Barrow (Ring Barrow), Moanmore, Co. Tipperary
Co. Tipperary |
Barrows
In a low-lying, waterlogged field in County Tipperary, two ancient burial monuments sit so close together that their earthworks have merged into one.
Ring barrows are among the quieter presences in the Irish archaeological landscape: circular burial mounds, typically from the Bronze Age, defined by a central raised or flat area, a surrounding ditch, and an outer bank of earth. What makes the example at Moanmore unusual is not any single dramatic feature but rather the way it clusters with its neighbours, one abutting it directly to the west-southwest, another sitting roughly seventy metres to the north-east, the three forming a loose funerary grouping in ground that has probably been wet and difficult to work for millennia.

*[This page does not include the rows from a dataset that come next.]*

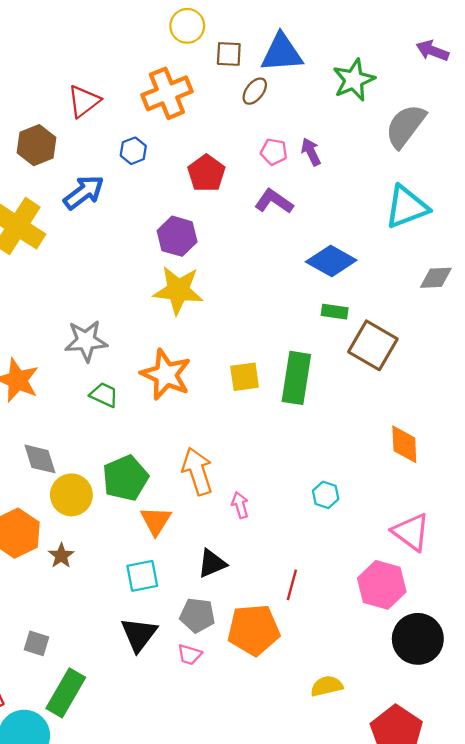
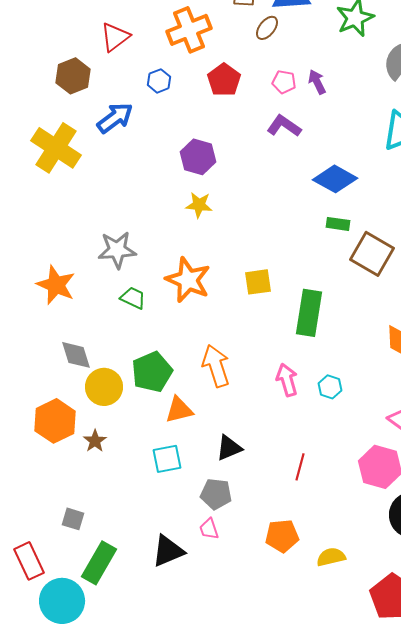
red pentagon: (206, 173) -> (224, 80), moved
yellow star: (178, 290) -> (199, 205), size x0.6
green rectangle: (296, 378) -> (309, 313), moved
pink arrow: (240, 505) -> (287, 380), moved, size x1.4
orange triangle: (156, 521) -> (179, 410), turned 44
orange pentagon: (254, 630) -> (282, 536), moved, size x0.7
black triangle: (139, 634) -> (168, 551), moved, turned 30
pink trapezoid: (189, 655) -> (209, 529), turned 55

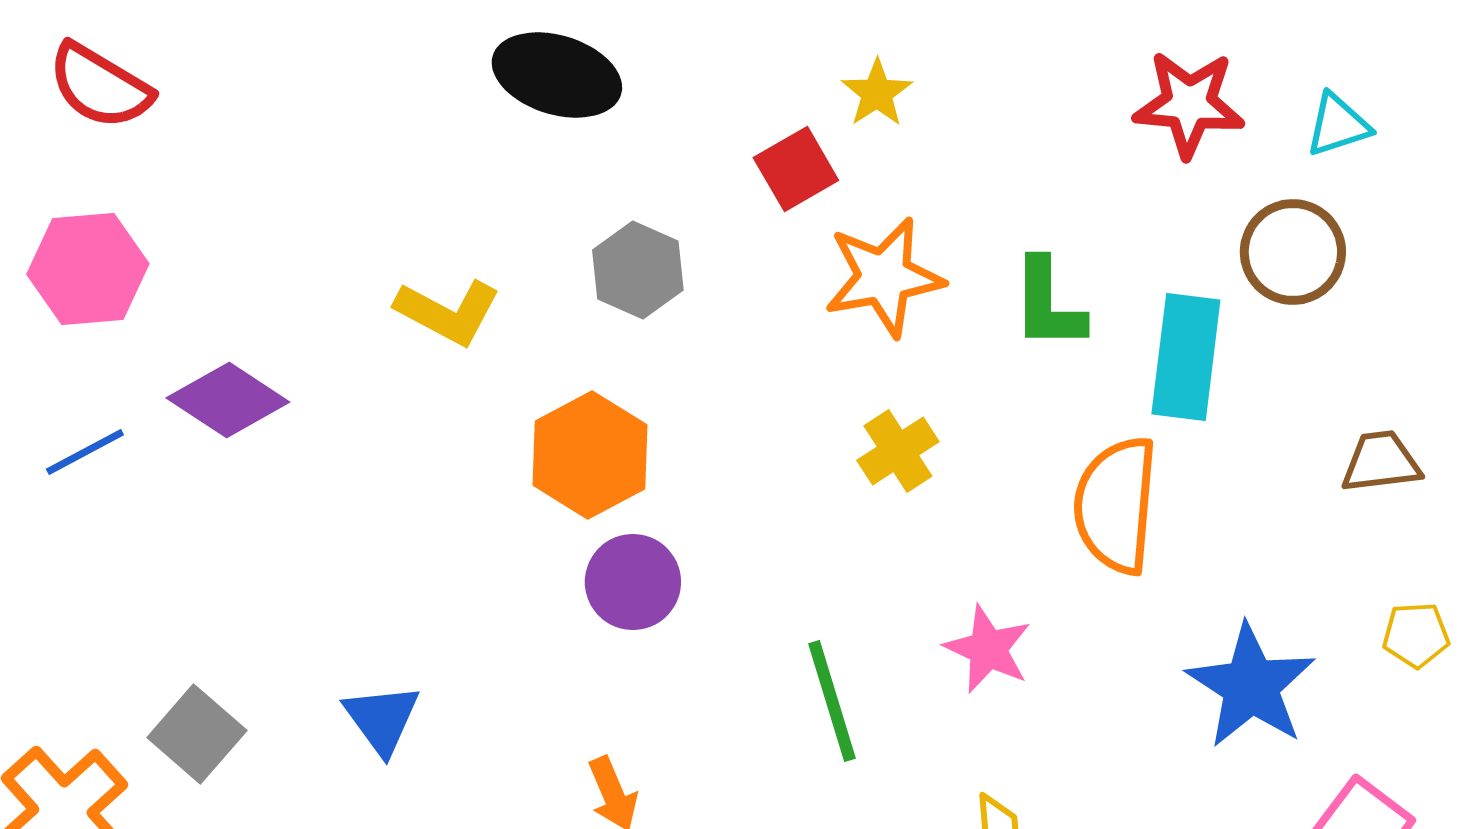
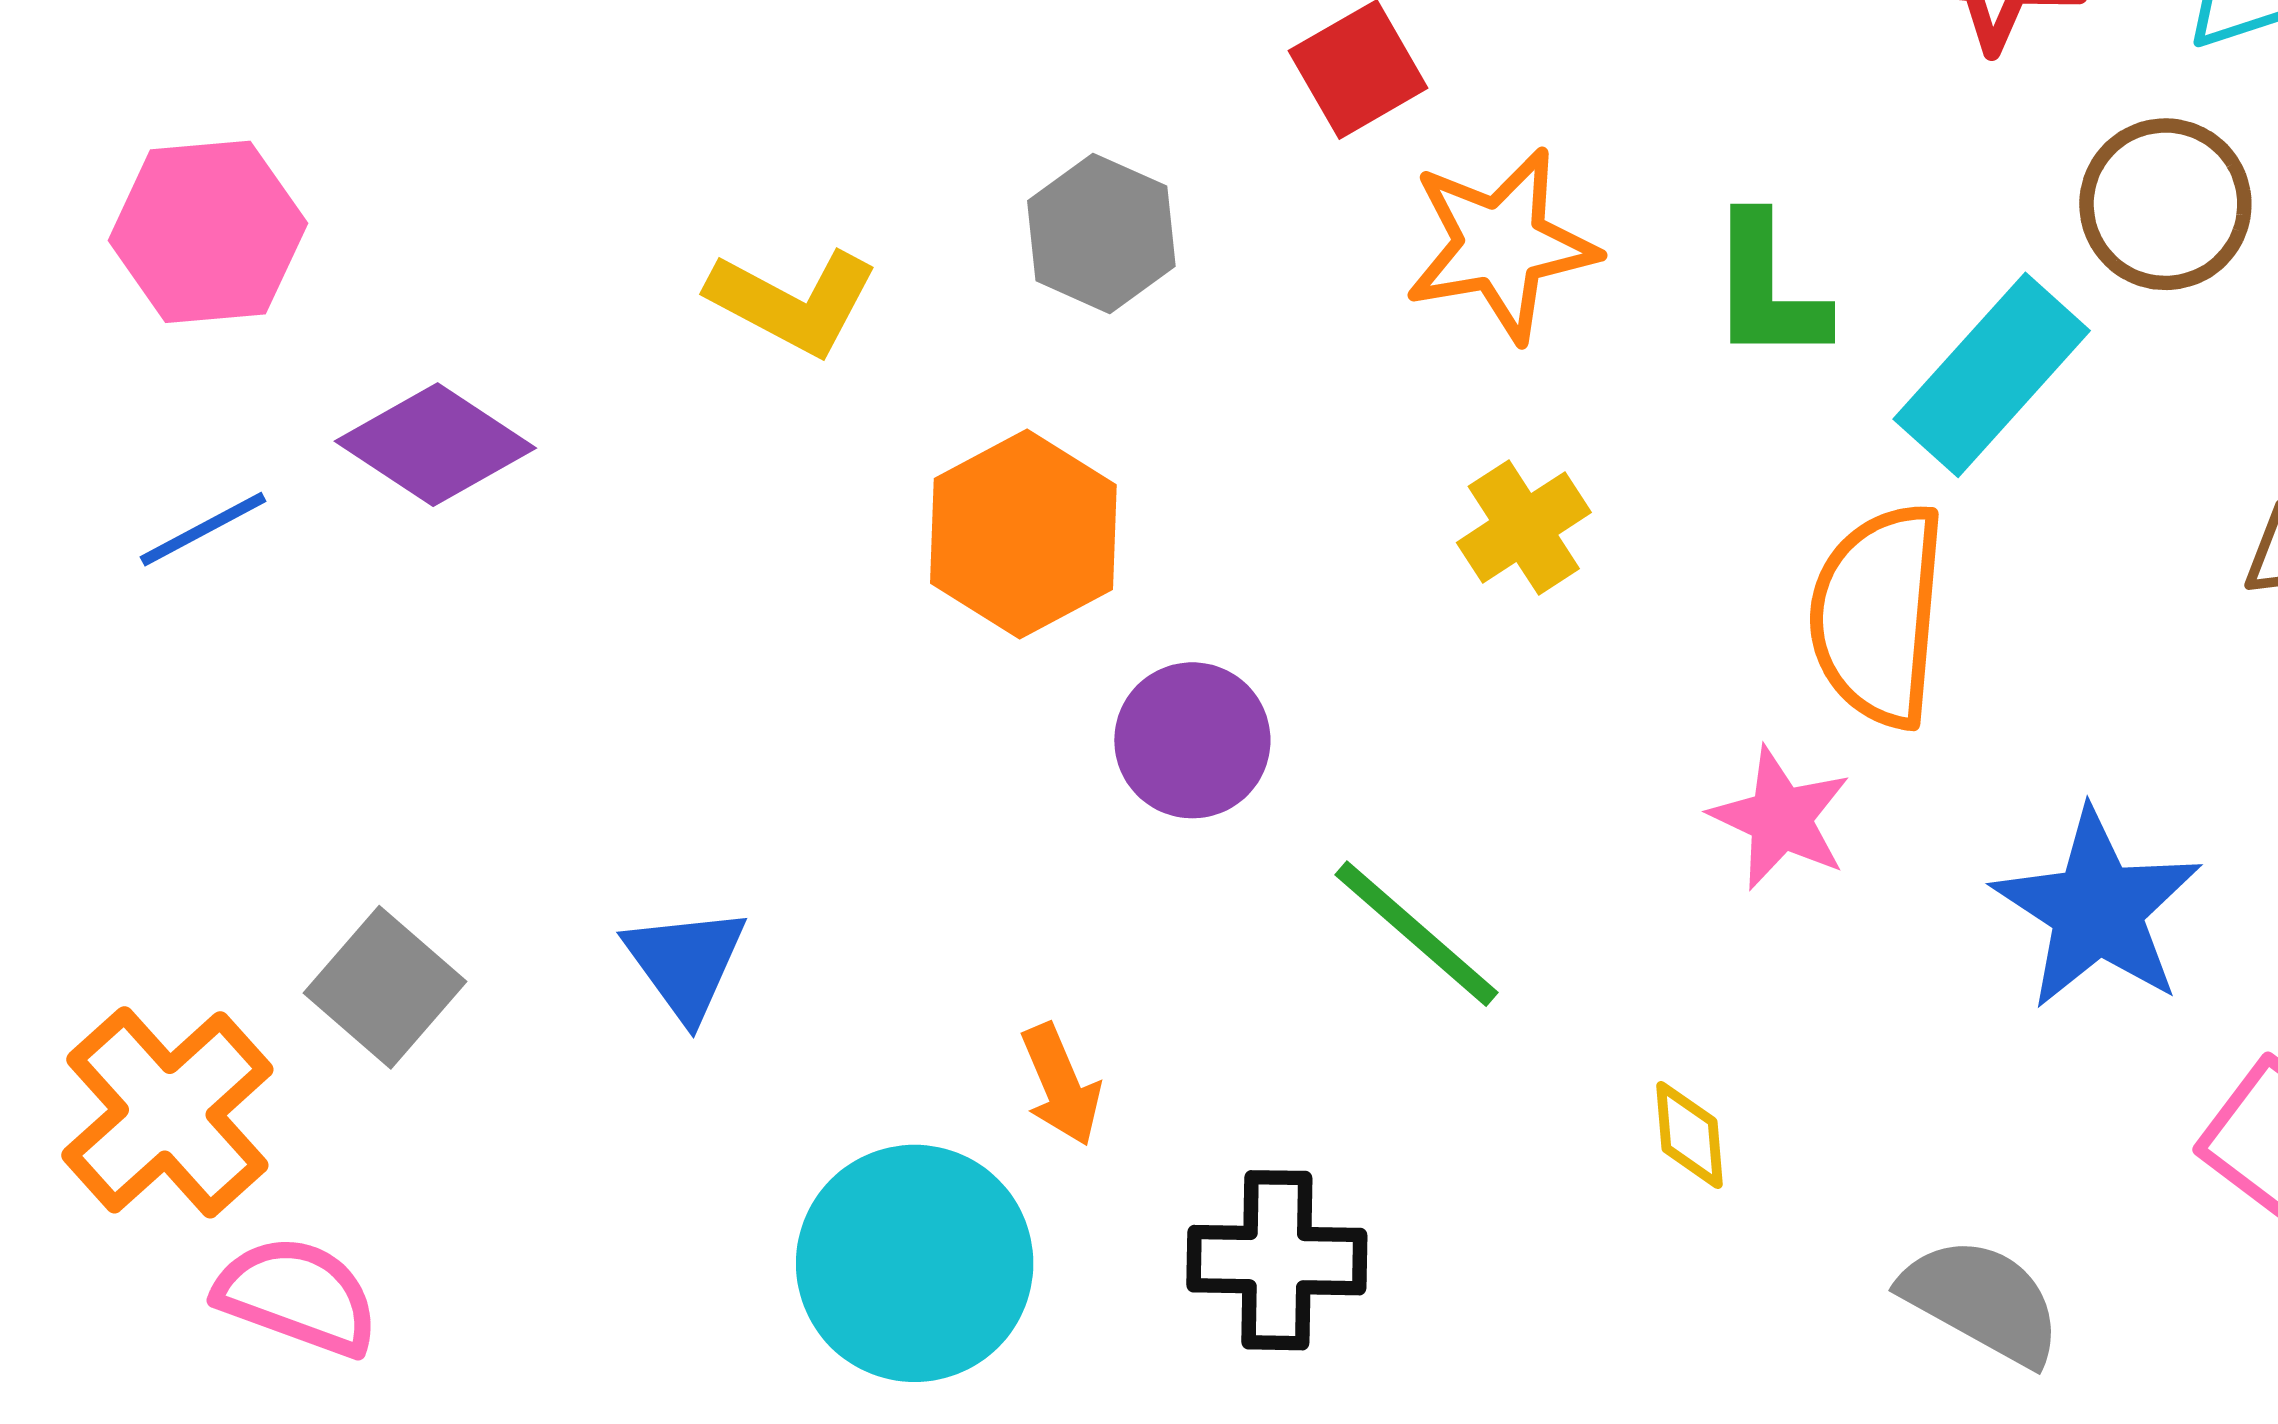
cyan rectangle: (1186, 357) -> (1992, 375), turned 35
purple circle: (633, 582) -> (1192, 740), moved
pink star: (988, 649) -> (1780, 818), moved
green line: (832, 701) -> (1417, 934), turned -32

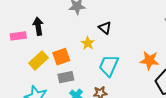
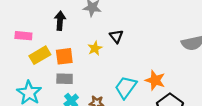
black arrow: (38, 26) -> (60, 21), moved
pink rectangle: (18, 36) -> (23, 36), moved
cyan trapezoid: (109, 66) -> (126, 87), moved

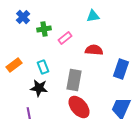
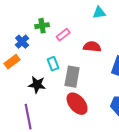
cyan triangle: (93, 16) -> (99, 13), moved
blue cross: (23, 17) -> (22, 42), moved
cyan rectangle: (43, 67) -> (53, 64), moved

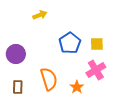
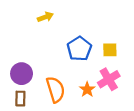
purple circle: (16, 54) -> (22, 74), moved
orange star: (77, 87) -> (87, 89), moved

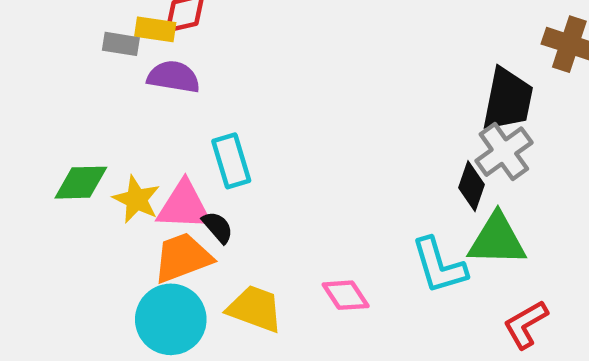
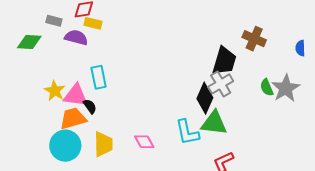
yellow rectangle: (155, 29) -> (93, 23), moved
green diamond: (81, 183) -> (29, 42), moved
black diamond: (471, 186) -> (205, 98), size x1.4
yellow trapezoid: (255, 309) -> (103, 144), turned 64

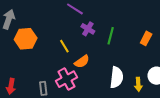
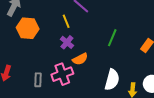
purple cross: (88, 29) -> (67, 42), moved
yellow line: (64, 46) -> (66, 21), moved

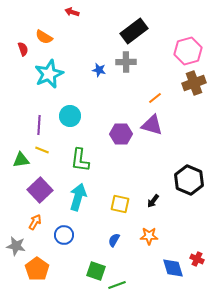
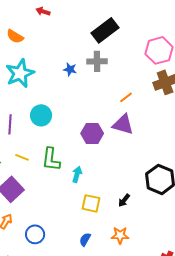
yellow line: (42, 150) -> (22, 157), moved
cyan arrow: (78, 197) -> (77, 174), moved, size x0.6

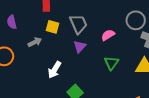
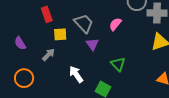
green triangle: (111, 63) -> (118, 64), moved
white arrow: (55, 70) -> (76, 74), turned 132

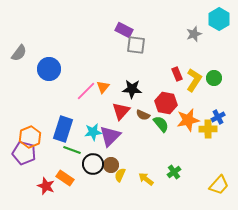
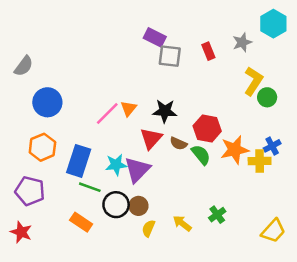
blue circle: (49, 69) -> (47, 102), moved
red rectangle: (177, 74) -> (208, 51), moved
yellow L-shape: (194, 80) -> (253, 81), moved
orange hexagon: (30, 137) -> (42, 147), moved
yellow semicircle: (120, 175) -> (148, 228), moved
red star: (46, 186) -> (21, 232), moved

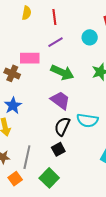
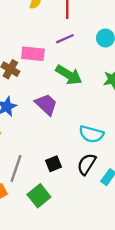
purple trapezoid: (60, 100) -> (46, 104), moved
black semicircle: (62, 126) -> (87, 164), moved

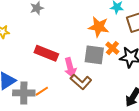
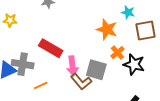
gray square: (94, 55) -> (96, 70), moved
gray cross: (24, 93) -> (23, 64), moved

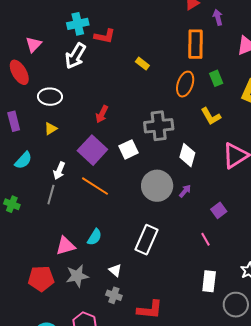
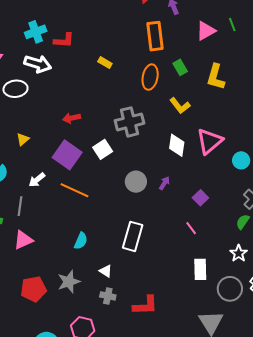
white arrow: (75, 56) -> (38, 64), turned -96
white ellipse: (50, 97) -> (16, 89), moved
red arrow: (102, 114) -> (72, 118), turned 60
white diamond: (187, 155) -> (177, 145), moved
white arrow: (59, 171) -> (37, 180), turned 36
gray circle: (157, 186) -> (136, 182), size x0.7
gray line: (51, 195) -> (20, 206), moved
pink triangle: (65, 246) -> (23, 240), moved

The monument itself is modest in scale. A circular area of just four metres in diameter is enclosed by a scarped edge, a deliberately cut or shaped slope, roughly seven centimetres in height, with a shallow fosse, that is, a surrounding ditch, and an external earthen bank beyond it. The bank measures about three metres across in total, though it rises only fifteen centimetres above the surrounding ground. That barely-there quality is part of what makes it interesting: along the south-east to north-west axis, the bank has all but disappeared into the landscape, and on the west-southwest side it merges directly with the outer bank of an almost identical ring barrow next door. The two monuments effectively share their earthworks at that point, suggesting either that they were constructed in close sequence with full awareness of one another, or that centuries of agricultural activity have gradually folded them together. Mark Keegan identified the monument during a field survey on 25 January 2005, by which point the interior was level and free of overgrowth, making its circular outline legible despite the surrounding damp pasture.